In the beginning, everything was so simple. Instead of going through the bureaucracy and compliance-driven process of requesting compute, storage, and networking resources, I would pull out my corporate credit card and register at the cloud provider of my choice. Instead of spending weeks forecasting the resource needs and costs of my newest project, I would get started in less than 1 hour. Much lower risk, virtually no capital expenditure for my newest pet project. And seemingly endless capacity—well, as long as my credit card was covered. If my project didn’t turn out to be a thing, I didn’t end up with excess infrastructure, either.

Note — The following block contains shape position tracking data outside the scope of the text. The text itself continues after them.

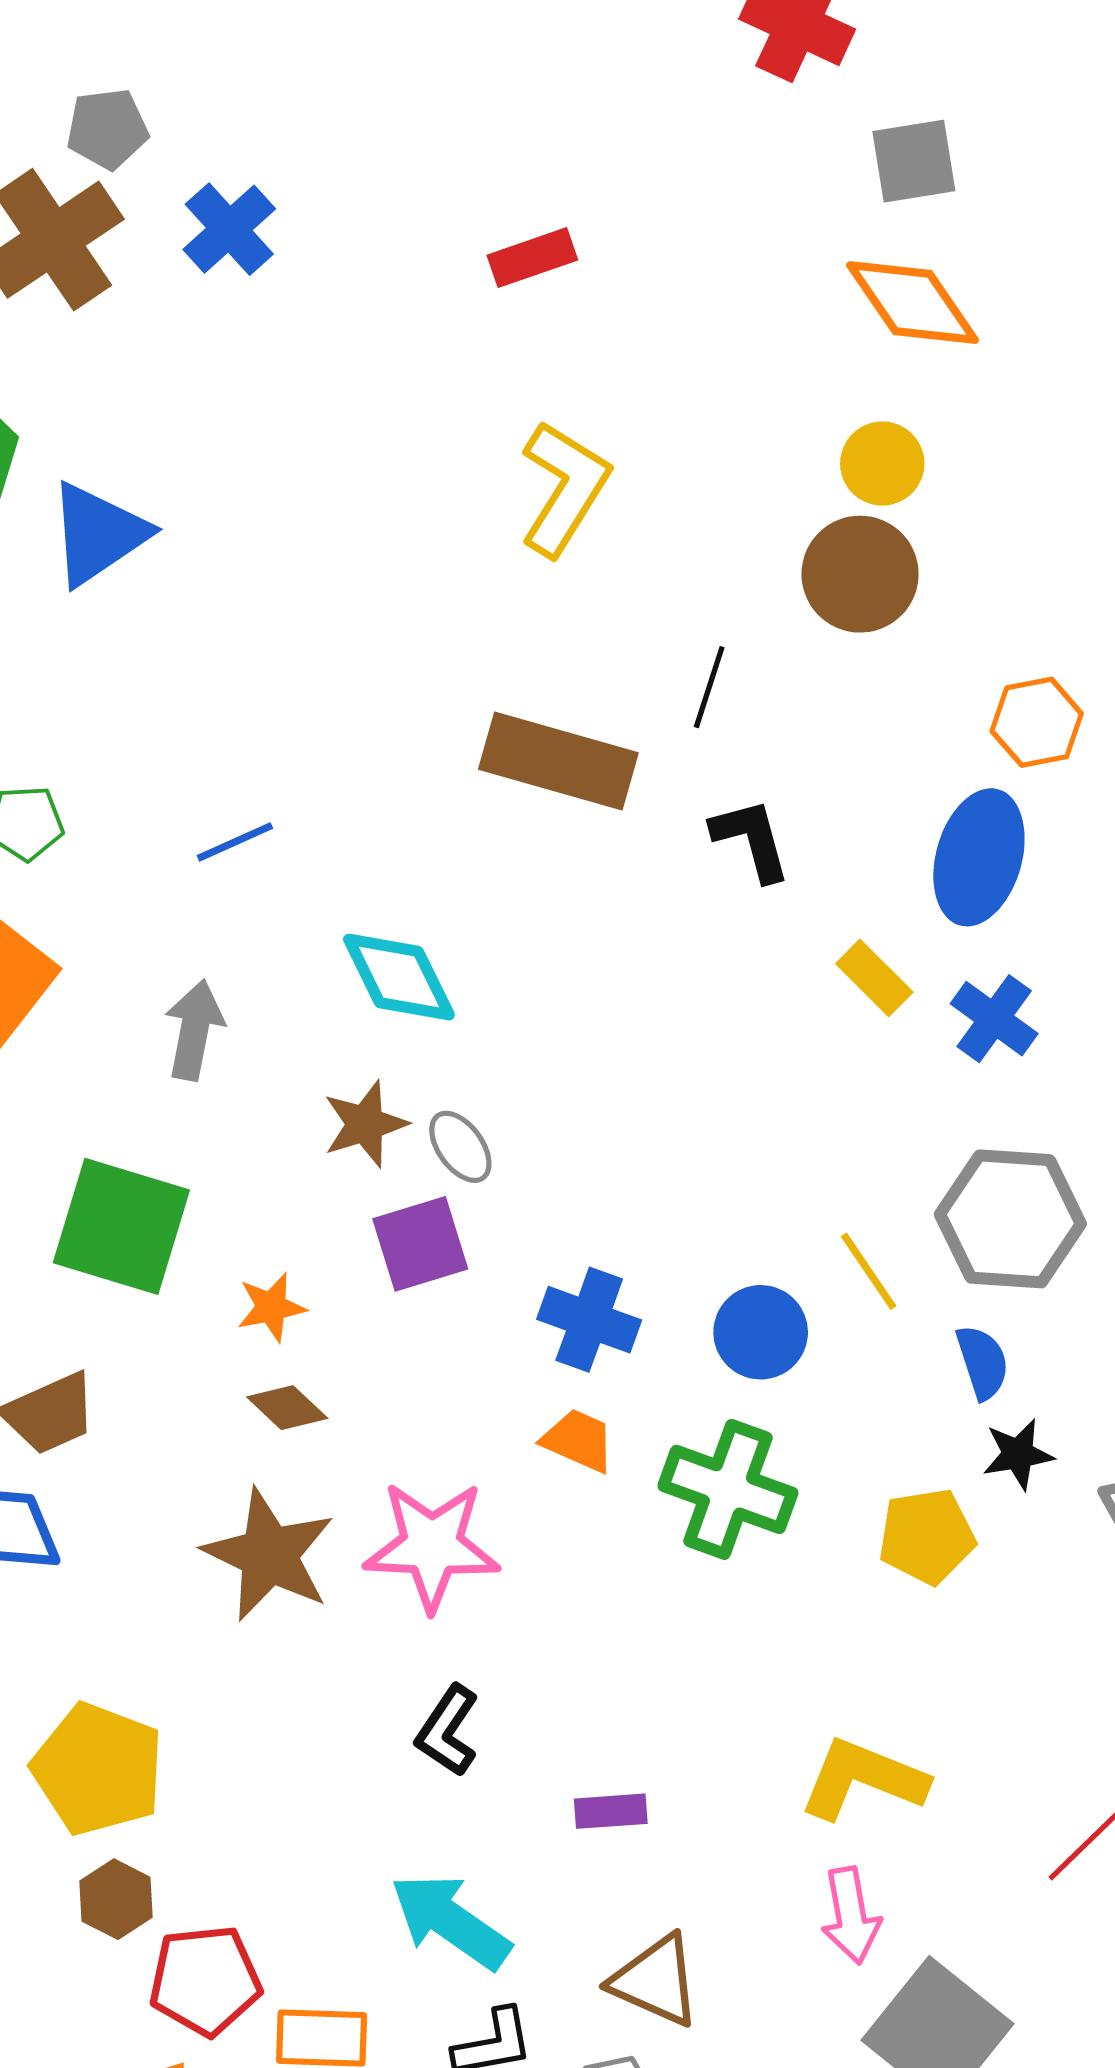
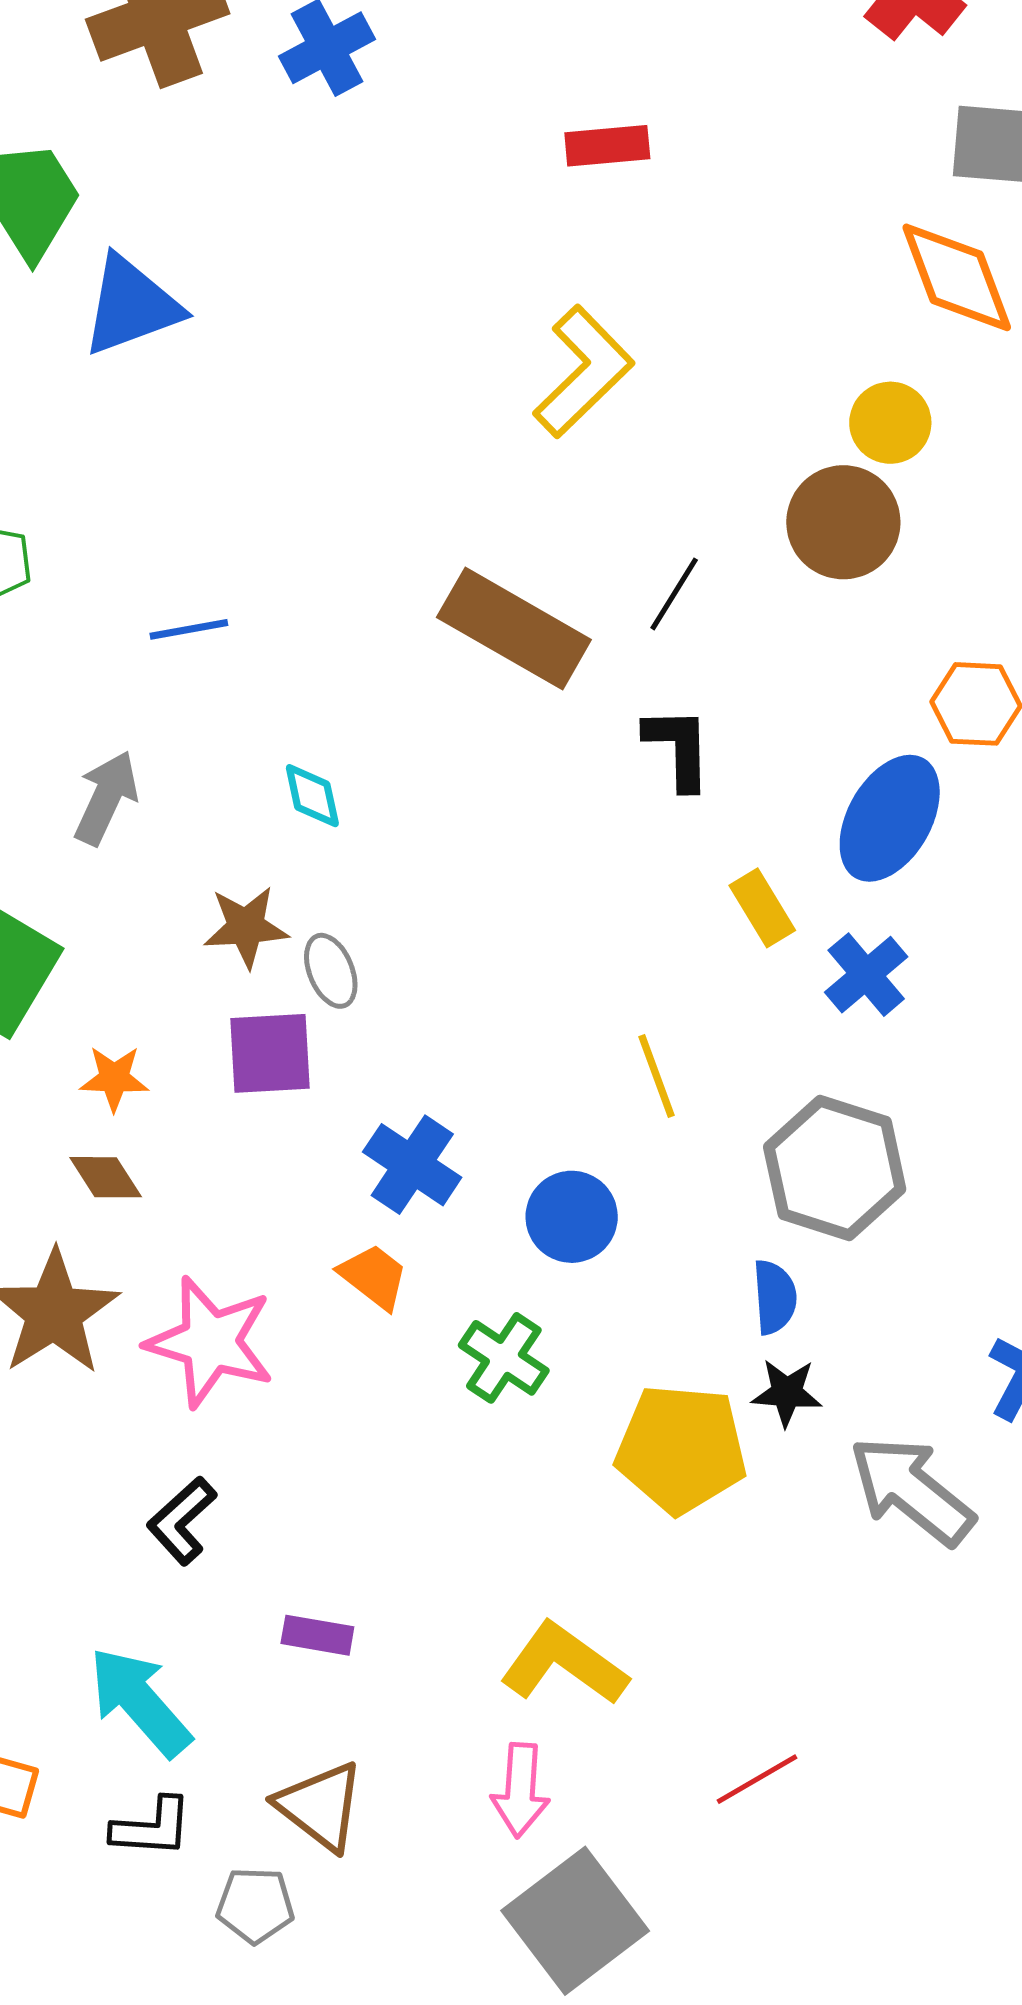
cyan diamond: (399, 977) -> (312, 796), size x0.6
yellow line: (869, 1271) -> (657, 1076), moved
green cross: (728, 1489) -> (504, 1358), size x0.7
yellow pentagon: (927, 1536) -> (681, 1449), size x1.4

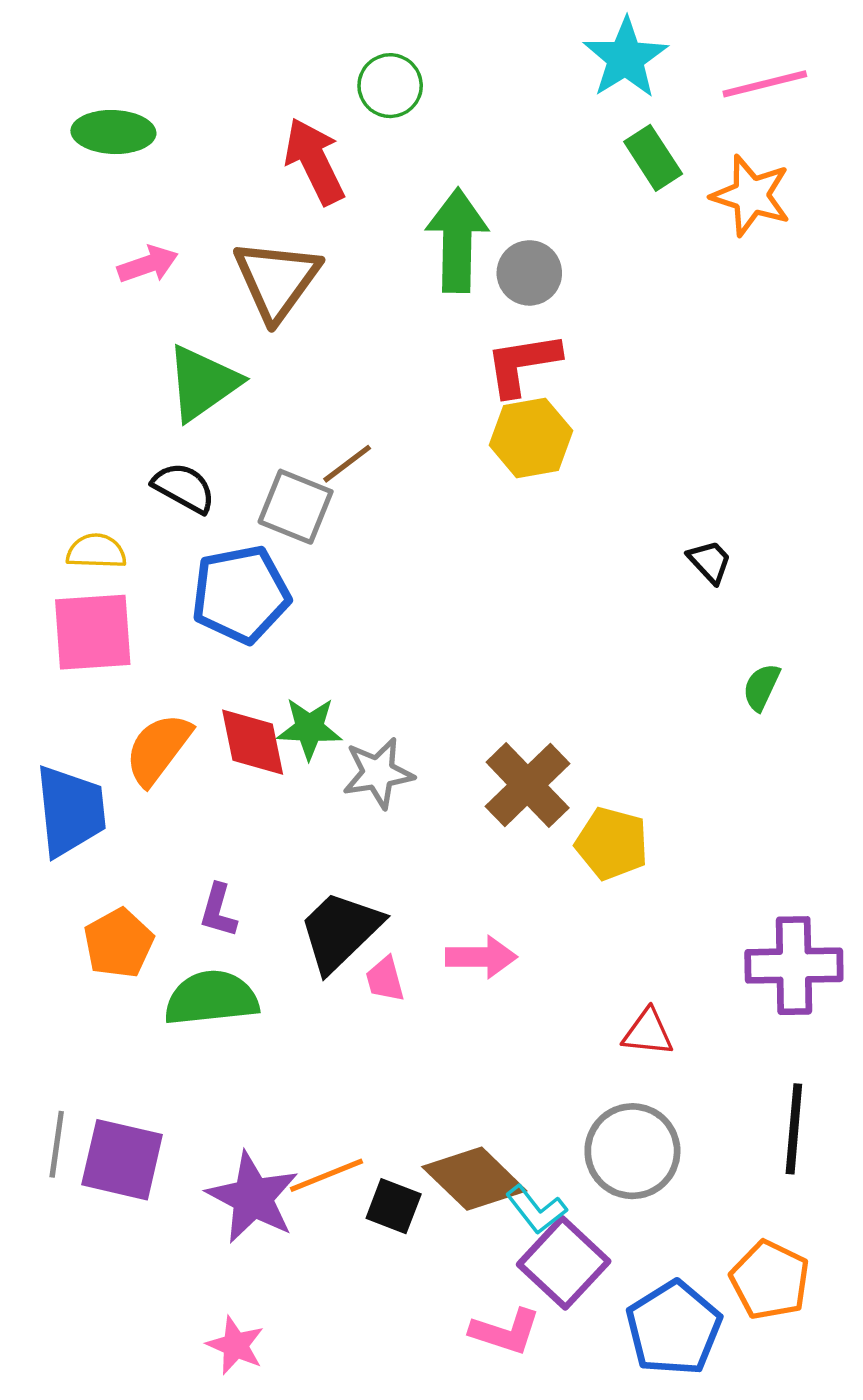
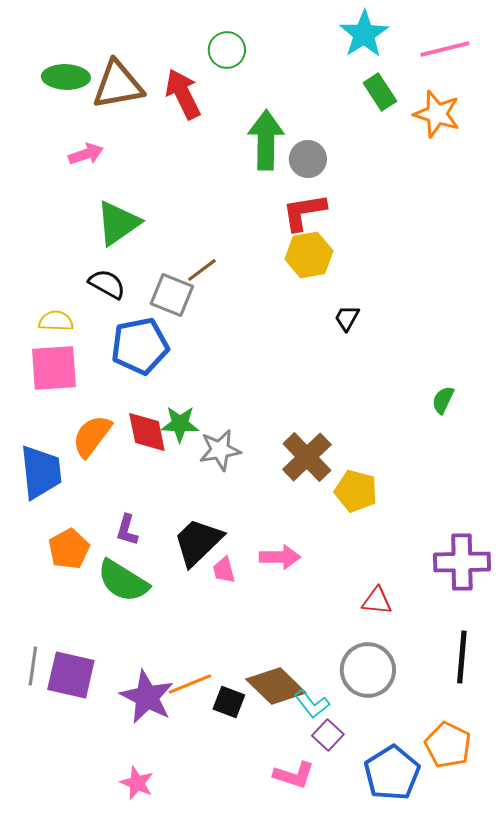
brown triangle: (277, 280) -> (118, 85), moved, turned 44
black trapezoid: (710, 562) -> (347, 318), moved, turned -108
green semicircle: (211, 998) -> (123, 581), turned -142
purple square: (564, 1263) -> (328, 735), size x0.6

Until I found out that basically what I was doing was building my newest piece of software against a cloud mainframe. Not directly, of course. I was still operating on top of my operating system with the libraries and tools of my choice, but essentially I spend significant effort getting to that point with regards to orchestration and application architecture. And these are not easily ported to another cloud provider.

I realize that cloud providers are vertically integrated stacks, just as mainframes were. Much more modern and scalable with an entirely different cost structure—but, still, eventually and ultimately, lock-in.

Avoid provider lock-in with OpenShift Container Platform

This is where OpenShift comes in. I take orchestration and development cycles to a whole new level when I stop worrying about operating system instances, storage capacity, network overlays, NAT gateways, firewalls—all the things I need to make my application accessible and provide value.

Instead, I deal with application instances, persistent volumes, services, replication controllers, and build configurations—things that make much more sense to me as an application developer as they are closer to what I am really interested in: deploying new functionality into production. Thus, OpenShift offers abstraction on top of classic IT infrastructure and instead provides application infrastructure. The key here is massive automation on top of the concept of immutable infrastructure, thereby greatly enhancing the capability to bring new code into production.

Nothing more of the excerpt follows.